Jazda na rowerze przybrała śmiertelny obrót dla 38-letniej rosyjskiej influencerki mediów społecznościowych w Turcji, po tym jak zderzyła się z ciężarówką jadąc swoim czerwonym motocyklem BMW. Według tureckiego medium Turkiye dzisiajTatyana Ozolina, znana w mediach społecznościowych jako „MotoTanya”, podróżowała między Muglą a Bodrumem, gdy doszło do śmiertelnego wypadku. Straciła kontrolę nad swoim czerwonym BMW S1000RR 2015 i zderzyła się z ciężarówką w pobliżu Milas. Pomimo natychmiastowego przybycia służb ratunkowych, pani Ozolina została uznana za zmarłą na miejscu.
Towarzyszący jej turecki motocyklista, Onur Obut, przeżył, ale doznał poważnych obrażeń i jest w szpitalu. Trzeci motocyklista obecny na miejscu zdarzenia nie odniósł obrażeń, wylot zgłoszono. Władze nadal badają okoliczności otaczające śmiertelny wypadek, który miał miejsce.
Pani Ozolina, powszechnie znana jako MotoTanya, była popularną vlogerką Moto z ponad milionem obserwujących na Instagramie i 2 milionami na YouTube. Influencerka nazywana „najpiękniejszą motocyklistką Rosji” jest znana ze swoich globalnych przygód motocyklowych. W swoim ostatnim poście na Instagramie pani Ozolina poinformowała, że nie pozwolono jej wjechać do Europy.
„4000 km od domu. Grecja tęskniła za mną, ale nie za moim motocyklem. Byłam w Grecji pieszo. Kupiłam magnes i oddałam go Turcji. Byłam zła, że nie udało mi się objechać Europy, ale nie za bardzo, bo wiedziałam, że sytuacja może być taka… dlatego ruszyłam dalej. Podbijać piękną, gorącą i gościnną Turcję” – napisała.
Według SłońceRower pani Ozoliny został uderzony przez inną grupę rowerzystów, co spowodowało, że gwałtownie zahamowała. Nie udało jej się uniknąć zderzenia i wjechała w ciężarówkę, tracąc kontrolę i doznając śmiertelnych obrażeń. Zmarła przed przyjazdem karetki. Jej rodzina, w tym jej 13-letni syn, jest „w szoku”, donosi portal.
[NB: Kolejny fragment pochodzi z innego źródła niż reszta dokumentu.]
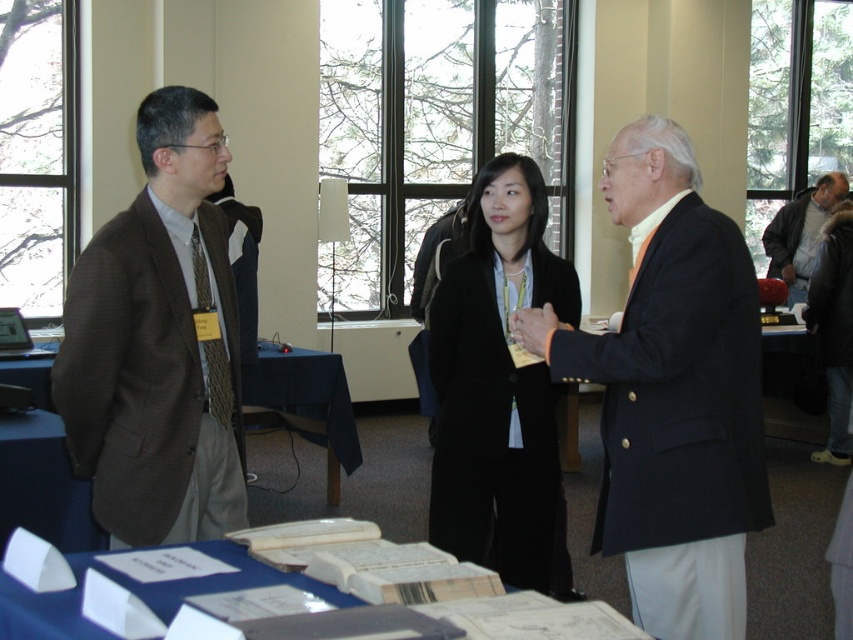 You are organizing a photoshoot and need to arrange the brown textured blazer at left and the black matte blazer at center based on their positions in the image. Which blazer should be placed higher up in the arrangement if you want to maintain the same spatial relationship as shown?

The brown textured blazer at left should be placed higher up because it is positioned over the black matte blazer at center in the image.

You are organizing a charity event and need to arrange two blazers on a mannequin stand. The brown textured blazer at left is shorter than the black matte blazer at center. Which blazer should you place on the taller mannequin to ensure they are proportional?

The black matte blazer at center should be placed on the taller mannequin since it is longer than the brown textured blazer at left, ensuring proportionality. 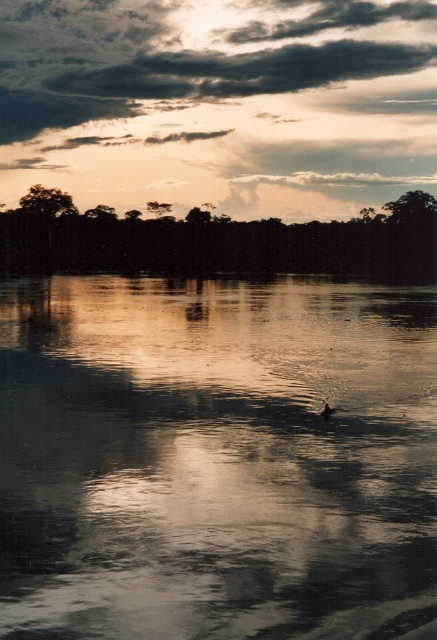 You are an observer standing at the edge of the water. You see the silvery reflective water at center and the brown matte duck at center. Which object is higher in the scene?

The silvery reflective water at center is much taller than the brown matte duck at center.

You are standing on the edge of the water in the image. You see a point at coordinates (215, 458). What is located at that point?

The point at coordinates (215, 458) corresponds to silvery reflective water at center.

You are standing on the shore of the serene scene and want to toss a small pebble into the silvery reflective water at center. If the brown matte duck at center is currently 10.10 meters away from you, will your pebble reach the water before the duck swims away? Assume the duck swims at 0.5 meters per second and you can throw the pebble 8 meters per second.

The silvery reflective water at center is 10.10 meters from brown matte duck at center. If the duck is 10.10 meters away from you, then the water is also 10.10 meters away. The pebble travels at 8 mps, so it takes 1.26 seconds to reach the water. The duck swims at 0.5 mps, so in 1.26 seconds, it moves 0.63 meters. Since the duck needs to cover the full 10.10 meters to escape, the pebble will reach the water before the duck swims away. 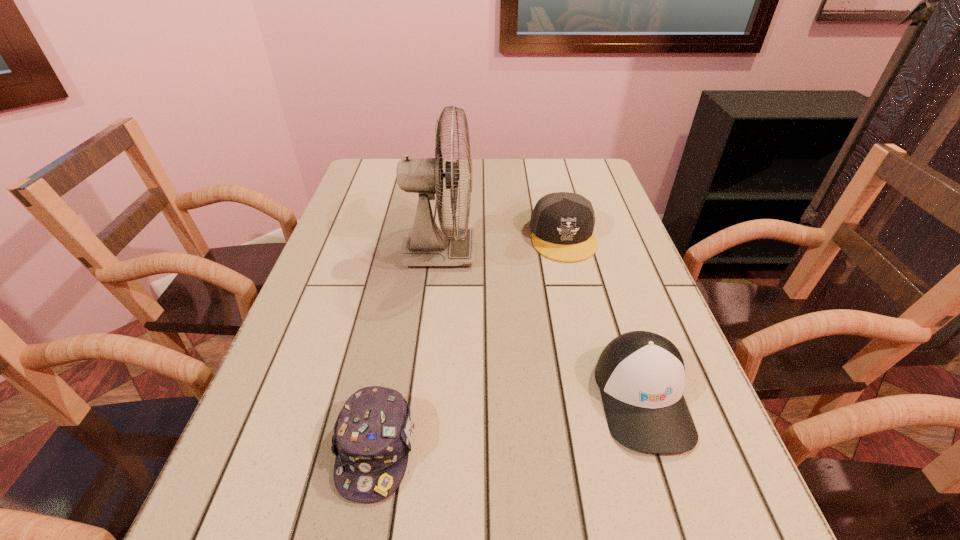 You are a GUI agent. You are given a task and a screenshot of the screen. Output one action in this format:
    pyautogui.click(x=<x>, y=<y>)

W hołdzie Andriej Iwanow, szef stowarzyszenia MotoMoscow, powiedział: „MotoTanyi już z nami nie ma… miała jasne i piękne życie… miliony ludzi podążały za nią. Być może nie ma ani jednego motocyklisty w kraju, który byłby obojętny wobec Tatiany. Była uwielbiana, zazdroszczona, podziwiana, kopiowana, nagradzana jako najlepsza blogerka, a jednocześnie omawiana i oczerniana. Teraz pozostała tylko pamięć o niej. Śpijcie dobrze”.